Could Coal Port Plans Threaten what remains of the Great Barrier Reef: It’s about Water Quality

A central Queensland conservation group says there is no way a proposed coal port development south of Rockhampton could be built without damaging the Great Barrier Reef. The project includes a system to transfer coal from barges onto ships with a capacity to export 22 million tonnes of coal a year.

An UNESCO report indicates that the Port Alma Fitzoy Delta area is not considered an existing major port. It is one of the last intact estuaries feeding into the Great Barrier Reef. Although the resources boom is critical to the region and provides for long term  financial security it may be better to optimise and maximise existing port facilities and rail infrastructure.

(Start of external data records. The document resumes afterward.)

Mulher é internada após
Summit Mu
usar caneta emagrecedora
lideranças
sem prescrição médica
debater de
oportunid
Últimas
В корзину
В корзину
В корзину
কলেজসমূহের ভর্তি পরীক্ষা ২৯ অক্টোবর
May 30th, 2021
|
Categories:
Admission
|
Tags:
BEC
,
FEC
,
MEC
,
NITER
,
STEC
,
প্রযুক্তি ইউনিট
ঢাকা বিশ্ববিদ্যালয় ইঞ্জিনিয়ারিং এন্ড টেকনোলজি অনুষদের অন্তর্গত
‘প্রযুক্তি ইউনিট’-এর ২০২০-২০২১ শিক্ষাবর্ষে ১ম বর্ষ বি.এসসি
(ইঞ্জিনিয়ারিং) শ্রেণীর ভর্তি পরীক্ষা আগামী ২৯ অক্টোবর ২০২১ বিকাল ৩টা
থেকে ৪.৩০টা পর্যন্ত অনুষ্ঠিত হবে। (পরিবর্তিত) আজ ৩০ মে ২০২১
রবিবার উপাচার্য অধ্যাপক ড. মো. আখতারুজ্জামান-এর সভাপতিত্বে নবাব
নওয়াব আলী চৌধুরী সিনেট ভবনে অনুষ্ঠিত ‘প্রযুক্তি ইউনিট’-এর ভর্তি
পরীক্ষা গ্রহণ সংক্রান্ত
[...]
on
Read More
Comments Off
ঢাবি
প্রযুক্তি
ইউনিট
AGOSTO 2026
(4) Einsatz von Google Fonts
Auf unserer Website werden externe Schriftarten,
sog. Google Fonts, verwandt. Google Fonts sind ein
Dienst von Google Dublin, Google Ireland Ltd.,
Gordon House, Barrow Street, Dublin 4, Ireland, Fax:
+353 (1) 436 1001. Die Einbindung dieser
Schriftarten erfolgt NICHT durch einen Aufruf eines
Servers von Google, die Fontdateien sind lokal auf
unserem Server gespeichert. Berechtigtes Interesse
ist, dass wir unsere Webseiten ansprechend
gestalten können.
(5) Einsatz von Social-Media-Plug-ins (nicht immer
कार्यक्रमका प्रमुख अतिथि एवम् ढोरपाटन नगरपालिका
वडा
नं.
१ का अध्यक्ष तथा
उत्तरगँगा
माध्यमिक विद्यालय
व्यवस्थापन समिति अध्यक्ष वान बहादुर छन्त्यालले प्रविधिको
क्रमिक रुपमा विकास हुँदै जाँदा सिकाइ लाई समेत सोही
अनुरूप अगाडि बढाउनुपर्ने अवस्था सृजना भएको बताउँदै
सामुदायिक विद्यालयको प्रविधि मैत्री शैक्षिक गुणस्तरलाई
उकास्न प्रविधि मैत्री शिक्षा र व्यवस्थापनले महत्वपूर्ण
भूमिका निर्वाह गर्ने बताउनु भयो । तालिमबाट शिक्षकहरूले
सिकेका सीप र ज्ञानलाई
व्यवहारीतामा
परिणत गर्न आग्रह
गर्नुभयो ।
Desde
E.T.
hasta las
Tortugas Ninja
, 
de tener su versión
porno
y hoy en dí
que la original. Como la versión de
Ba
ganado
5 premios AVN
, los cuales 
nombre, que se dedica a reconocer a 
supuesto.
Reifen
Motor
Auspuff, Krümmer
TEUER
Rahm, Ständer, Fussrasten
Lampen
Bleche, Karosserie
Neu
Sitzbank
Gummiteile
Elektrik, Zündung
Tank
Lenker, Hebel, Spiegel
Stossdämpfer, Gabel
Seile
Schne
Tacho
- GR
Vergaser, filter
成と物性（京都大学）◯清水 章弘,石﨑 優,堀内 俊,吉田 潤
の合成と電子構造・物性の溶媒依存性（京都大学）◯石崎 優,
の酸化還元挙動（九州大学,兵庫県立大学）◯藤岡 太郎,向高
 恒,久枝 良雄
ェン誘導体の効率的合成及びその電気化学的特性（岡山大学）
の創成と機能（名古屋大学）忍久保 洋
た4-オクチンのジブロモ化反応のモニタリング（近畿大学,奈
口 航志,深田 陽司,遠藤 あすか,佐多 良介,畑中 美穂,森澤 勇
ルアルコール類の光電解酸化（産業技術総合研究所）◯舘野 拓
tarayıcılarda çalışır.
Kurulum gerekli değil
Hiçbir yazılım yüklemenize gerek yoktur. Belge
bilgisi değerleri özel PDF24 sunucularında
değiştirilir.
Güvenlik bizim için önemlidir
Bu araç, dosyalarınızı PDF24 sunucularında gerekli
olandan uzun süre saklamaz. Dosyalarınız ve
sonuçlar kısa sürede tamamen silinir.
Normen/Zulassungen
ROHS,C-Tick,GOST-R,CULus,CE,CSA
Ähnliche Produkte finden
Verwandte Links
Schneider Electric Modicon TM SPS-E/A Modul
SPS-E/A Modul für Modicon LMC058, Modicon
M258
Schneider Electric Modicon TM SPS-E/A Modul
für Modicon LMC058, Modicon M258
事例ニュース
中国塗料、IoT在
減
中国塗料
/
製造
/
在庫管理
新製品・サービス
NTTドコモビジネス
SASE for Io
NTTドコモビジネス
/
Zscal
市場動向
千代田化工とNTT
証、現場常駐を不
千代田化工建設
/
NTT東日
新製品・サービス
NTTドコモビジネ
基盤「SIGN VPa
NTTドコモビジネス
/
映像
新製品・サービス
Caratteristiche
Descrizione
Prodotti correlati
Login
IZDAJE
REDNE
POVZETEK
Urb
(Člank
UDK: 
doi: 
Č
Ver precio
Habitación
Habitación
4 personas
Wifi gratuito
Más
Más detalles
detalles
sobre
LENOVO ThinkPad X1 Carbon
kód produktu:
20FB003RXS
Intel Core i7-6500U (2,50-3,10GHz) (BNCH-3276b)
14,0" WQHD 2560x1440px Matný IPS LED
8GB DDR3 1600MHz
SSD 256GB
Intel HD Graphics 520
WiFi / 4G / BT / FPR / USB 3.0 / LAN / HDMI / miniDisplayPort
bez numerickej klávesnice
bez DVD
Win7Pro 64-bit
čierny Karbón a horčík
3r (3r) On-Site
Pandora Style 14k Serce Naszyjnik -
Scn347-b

Queensland’s iconic Great Barrier Reef could be put at risk if authorities do not rethink plans to allow massive expansion works at ports along the Queensland coast. Great Barrier Reef Marine Park Authority chairman Russell Reichelt has warned the Federal Government that huge dredging operations aimed at servicing Queensland’s growing coal seam gas industry posed an unacceptable risk to marine life on the reef. He raised particular concerns over planned expansions that include coal-loading, one at Port Alma, south of Great Keppel Island, and one in the pristine waters of far north Queensland at Bathurst Bay.

Gas companies Santos, Origin Energy and the Gladstone Ports Corporation – which was granted approvals to do the dredging work – have been required to undertake environmental impact studies to gain government approvals, resulting in a significant number of environment conditions. At least six major port developments are either planned or underway up and down the Queensland coast. A few highly managed areas with significant infrastructure such as rail for coal and other resources transport to existing ports may be a better option.

Queensland's resources boom is putting new stresses on the reef.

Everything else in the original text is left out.